Before MARKEY, Chief Judge, and PAULINE NEWMAN and ARCHER, Circuit Judges.
PER CURIAM.
DECISION
Walter Lowe (Lowe) appeals from a decision of the Merit Systems Protection Board (board), No. DEO7528810240, affirming his removal. We affirm.
OPINION
Lowe has not shown reversible error in the board's: (1) consideration of the evidence regarding Lowe's threats and use of offensive language toward his supervisor, failure to properly request leave, and unauthorized absence, see Griessenauer v. Department of Energy, 754 F.2d 361, 364 (Fed.Cir.1985); (2) rejecting Lowe's reprisal defense for failing to show retaliation or nexus, see Warren v. Department of the Army, 804 F.2d 654, 656 (Fed.Cir.1986); (3) determination that removal was reasonable in view of the seriousness of the offense, see Douglas v. Veterans Administration, 5 M.S.P.R. 280, 305 (1981). See 5 U.S.C. Sec. 7703(c) (1982).
PAULINE NEWMAN, Circuit Judge, dissenting.
I respectfully dissent. There was not substantial evidence of wrongdoing sufficient to support the penalty of removal.
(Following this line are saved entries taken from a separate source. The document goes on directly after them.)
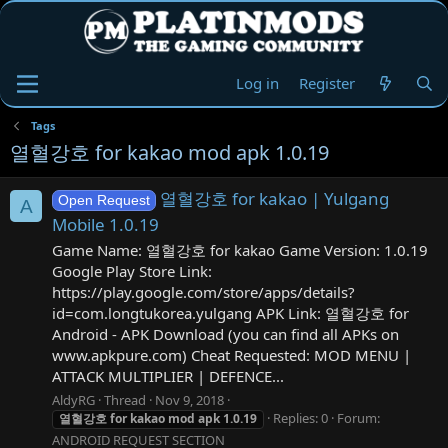
Log in
Register
Tags
열혈강호 for kakao mod apk 1.0.19
열혈강호 for kakao | Yulgang
Open Request
A
Mobile 1.0.19
Game Name: 열혈강호 for kakao Game Version: 1.0.19
Google Play Store Link:
https://play.google.com/store/apps/details?
id=com.longtukorea.yulgang APK Link: 열혈강호 for
Android - APK Download (you can find all APKs on
www.apkpure.com) Cheat Requested: MOD MENU |
ATTACK MULTIPLIER | DEFENCE...
AldyRG
Thread
Nov 9, 2018
Replies: 0
Forum:
열혈강호
for
kakao
mod
apk
1.0.19
ANDROID REQUEST SECTION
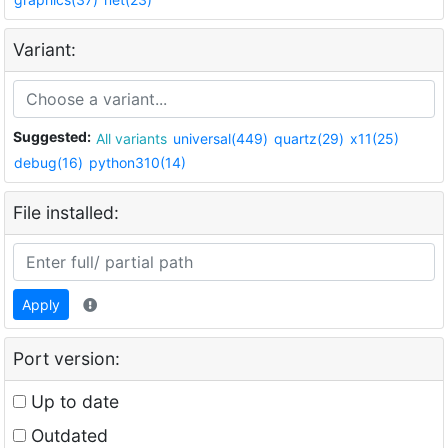
Variant:
Suggested:
All variants
universal(449)
quartz(29)
x11(25)
debug(16)
python310(14)
File installed:
Apply
Port version:
Up to date
Outdated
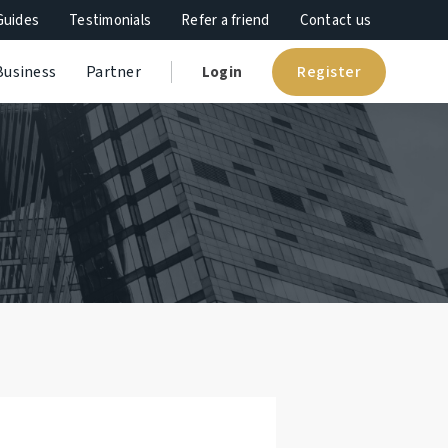
Guides
Testimonials
Refer a friend
Contact us
Register
Business
Partner
Login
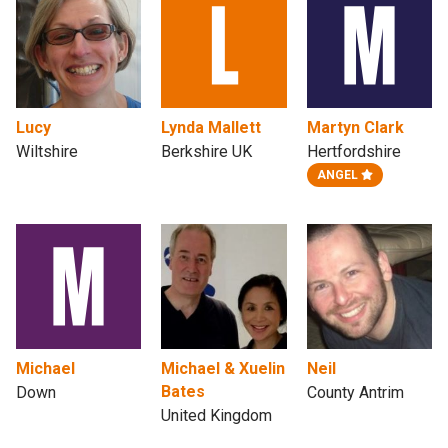
Lucy
Lynda Mallett
Martyn Clark
Wiltshire
Berkshire UK
Hertfordshire
ANGEL
Michael
Michael & Xuelin
Neil
Bates
Down
County Antrim
United Kingdom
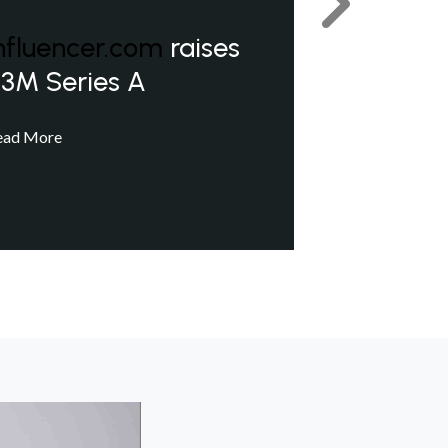
Next
nfluencer.com
raises
3M Series A
ead More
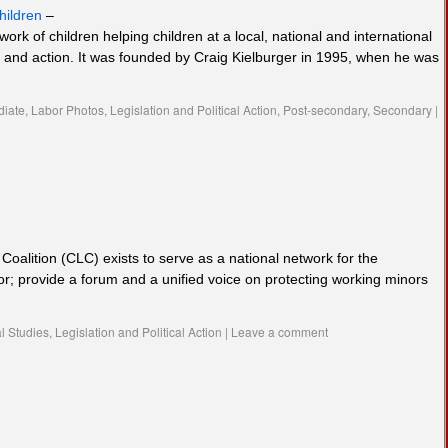
hildren
–
work of children helping children at a local, national and international
p and action. It was founded by Craig Kielburger in 1995, when he was
diate
,
Labor Photos
,
Legislation and Political Action
,
Post-secondary
,
Secondary
|
oalition (CLC) exists to serve as a national network for the
or; provide a forum and a unified voice on protecting working minors
l Studies
,
Legislation and Political Action
|
Leave a comment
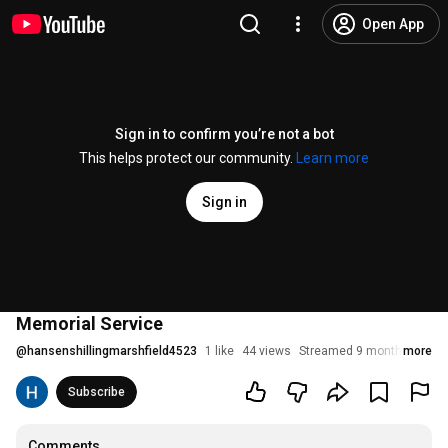
Open App
Sign in to confirm you’re not a bot
This helps protect our community.
Learn more
Sign in
Memorial Service
@
hansenshillingmarshfield4523
1 like
44 views
Streamed 9 months ago
more
Subscribe
Comments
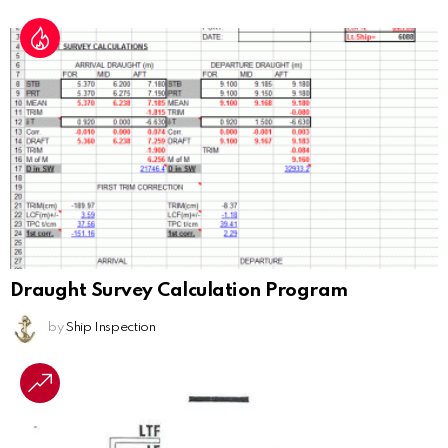
Draught Survey Calculation Program
by
Ship Inspection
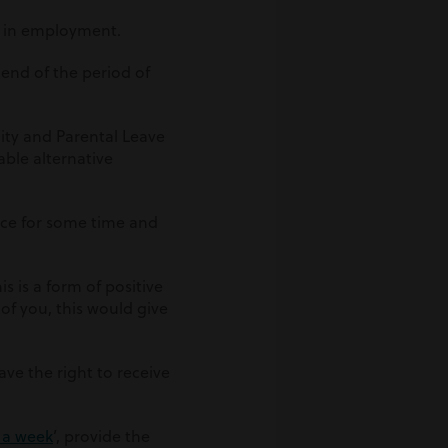
n in employment.
e end of the period of
ity and Parental Leave
able alternative
ace for some time and
s is a form of positive
 of you, this would give
ave the right to receive
3 a week
’, provide the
The matter of the changed shift schedule was disputed, and the conclusion that Mr. Lowe somehow was deliberately AWOL is inherently not credible. The disputed issue of whether Mr. Lowe should have returned to work after he was authorized to go home for personal reasons, is also an inadequate basis for removal. There remains the contested incident of threatening and foul language, in an argument with the person whose practices had been a subject of Lowe's whistle-blowing. No disciplinary action was taken until a month later, and the agency does not dispute that no action was taken to safeguard Mr. Brooks, who apparently continued to work on the night shift with Lowe.
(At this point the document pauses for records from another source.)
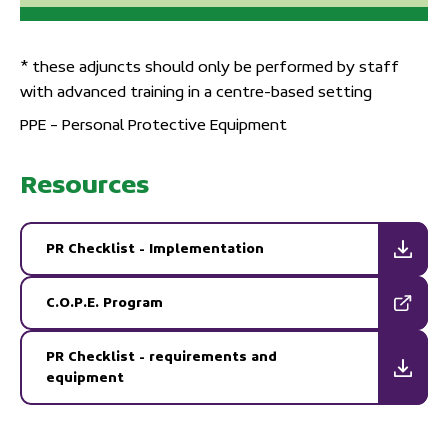
* these adjuncts should only be performed by staff
with advanced training in a centre-based setting
PPE – Personal Protective Equipment
Resources
PR Checklist - Implementation
C.O.P.E. Program
PR Checklist - requirements and
equipment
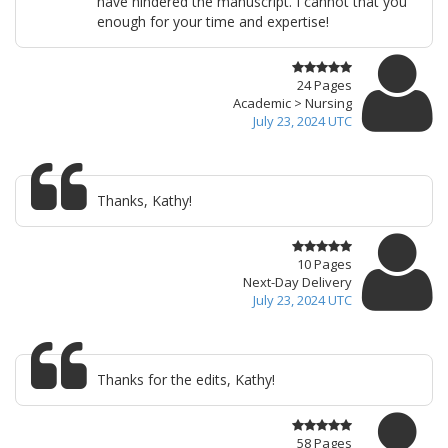
have hindered the manuscript. I cannot that you
enough for your time and expertise!
24 Pages
Academic > Nursing
July 23, 2024 UTC
Thanks, Kathy!
10 Pages
Next-Day Delivery
July 23, 2024 UTC
Thanks for the edits, Kathy!
58 Pages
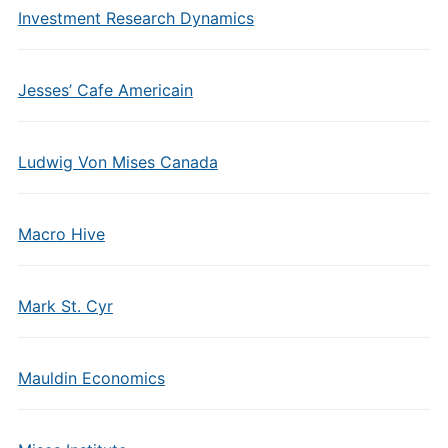
Investment Research Dynamics
Jesses’ Cafe Americain
Ludwig Von Mises Canada
Macro Hive
Mark St. Cyr
Mauldin Economics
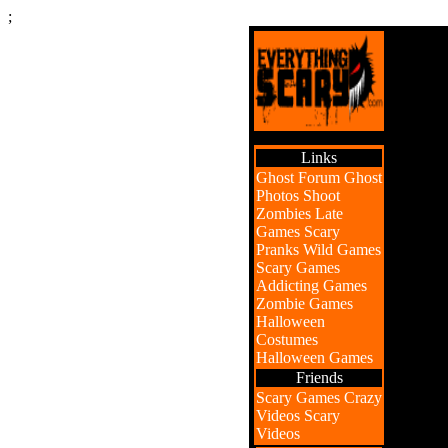
;
Links
Ghost Forum
Ghost
Photos
Shoot
Zombies
Late
Games
Scary
Pranks
Wild Games
Scary Games
Addicting Games
Zombie Games
Halloween
Costumes
Halloween Games
Friends
Scary Games
Crazy
Videos
Scary
Videos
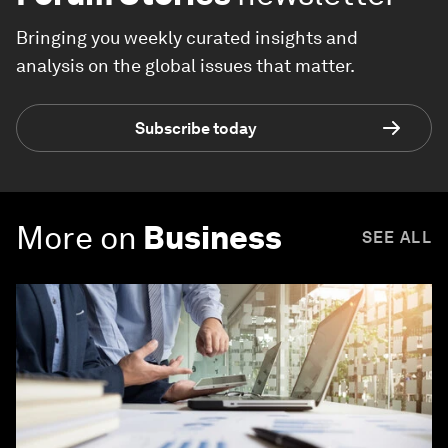
Bringing you weekly curated insights and
analysis on the global issues that matter.
Subscribe today
More on
Business
SEE ALL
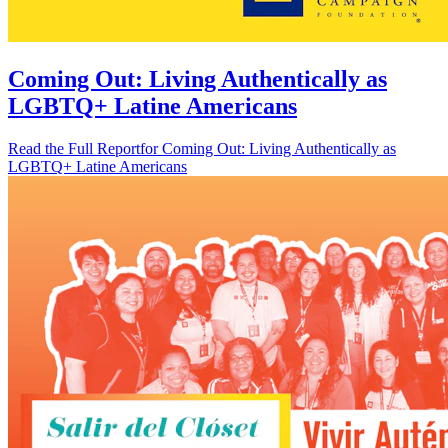
Coming Out: Living Authentically as
LGBTQ+ Latine Americans
Read the Full Report
for Coming Out: Living Authentically as
LGBTQ+ Latine Americans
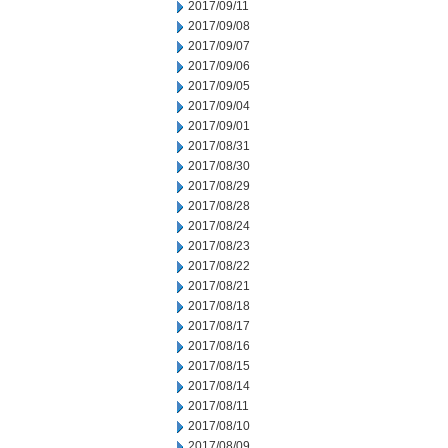
2017/09/11
2017/09/08
2017/09/07
2017/09/06
2017/09/05
2017/09/04
2017/09/01
2017/08/31
2017/08/30
2017/08/29
2017/08/28
2017/08/24
2017/08/23
2017/08/22
2017/08/21
2017/08/18
2017/08/17
2017/08/16
2017/08/15
2017/08/14
2017/08/11
2017/08/10
2017/08/09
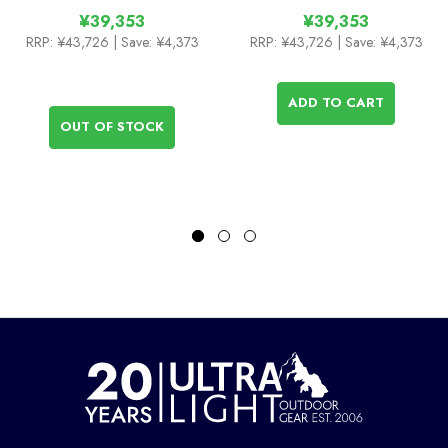
¥39,353
¥39,353
RRP:
¥43,726
| Save: ¥4,373
RRP:
¥43,726
| Save: ¥4,373
ADD TO CART
OUT OF STOCK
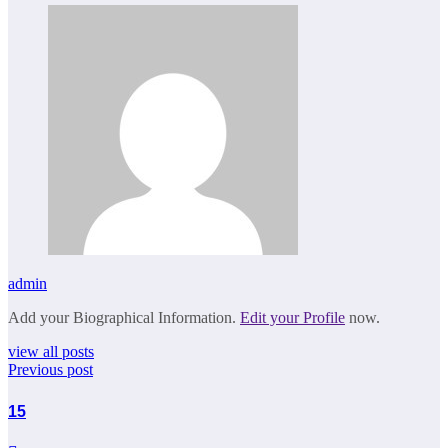
admin
Add your Biographical Information.
Edit your Profile
now.
view all posts
Previous post
15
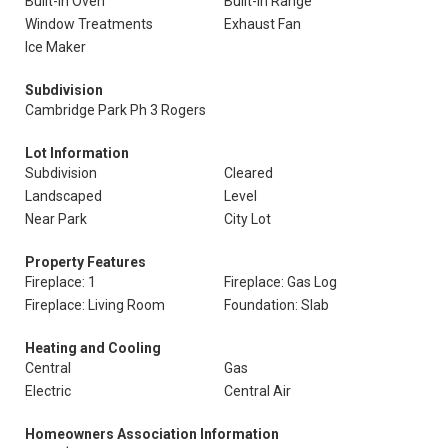
Built-In Oven
Built-In Range
Window Treatments
Exhaust Fan
Ice Maker
Subdivision
Cambridge Park Ph 3 Rogers
Lot Information
Subdivision
Cleared
Landscaped
Level
Near Park
City Lot
Property Features
Fireplace: 1
Fireplace: Gas Log
Fireplace: Living Room
Foundation: Slab
Heating and Cooling
Central
Gas
Electric
Central Air
Homeowners Association Information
It appears undisputed that Mr. Lowe's whistle-blowing had resulted in prior investigations and the recovery of sums of money, and that Brooks and the employer of Harmes were involved. Brooks and Harmes were the only witnesses to the asserted threat. Evidence on the issue of retaliatory purpose must be given "careful scrutiny". Warren v. Department of the Army, 804 F.2d 654, 658 (Fed.Cir.1986). The exclusion of evidence proffered to show the fourth element of the asserted reprisal, id. (the four elements being that a protected disclosure was made, that the accused person knew of the disclosure, that the adverse action could have been retaliation, and a genuine nexus) was of itself reversible error.
It seems to me that this matter requires investigation by the Special Counsel. And in any event, the case requiring Lowe's removal for the efficiency of the service had not been made on substantial evidence before the administrative judge.